Marianne Dubuc’s moving cyclical tale has a quiet beauty that holds readers in its thrall throughout, and demonstrates so touchingly the power of intergenerational friendships. Her scenes, both intimate and expansive, are superbly detailed and beautifully textured, and her colour palette spot on for the rural setting.

Witchfairy

Witchfairy
Brigitte Minne and Carll Cneut
Book Island

Another beauty from Island Books and it’s a picture book wherein the author upturns more than one story norm as you’ll come to know if you get your hands on this innovative tale.

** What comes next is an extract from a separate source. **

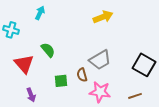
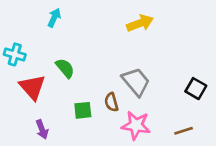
cyan cross: (11, 30) -> (15, 54), moved
gray trapezoid: (100, 60) -> (136, 82), turned -100
black square: (144, 65) -> (196, 89), size x0.7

Rosemary is a young fairy, a deliciously divergent one who’d much prefer a pair of roller skates to the ‘stupid magic wand’ birthday present given to her by her mum.

In fact, tired of her clean, neat, sweet, and exceedingly dull life as a fairy, she’d far rather be a witch, Rosemary decides.

Her mother of course, is completely horrified, the other fairies try to dissuade her, but the girl is having none of it: she’s a child who knows her own mind and so she packs her bags and leaves.

Life in the witches’ wood suits Rosemary perfectly; she constructs herself a treehouse and a boat,

and eats nuts and berries. She even gets to try out roller skating thanks to the kindness of one of the other witches.
Seemingly she can teach the other witches a few tricks too.
But exciting as this new life of hers might be, Rosemary eventually realises that she’s made her mother sad by sticking with her decision to leave home.

Could there perhaps be a way she can bridge both worlds; perhaps being a ‘witchfairy’ is the solution …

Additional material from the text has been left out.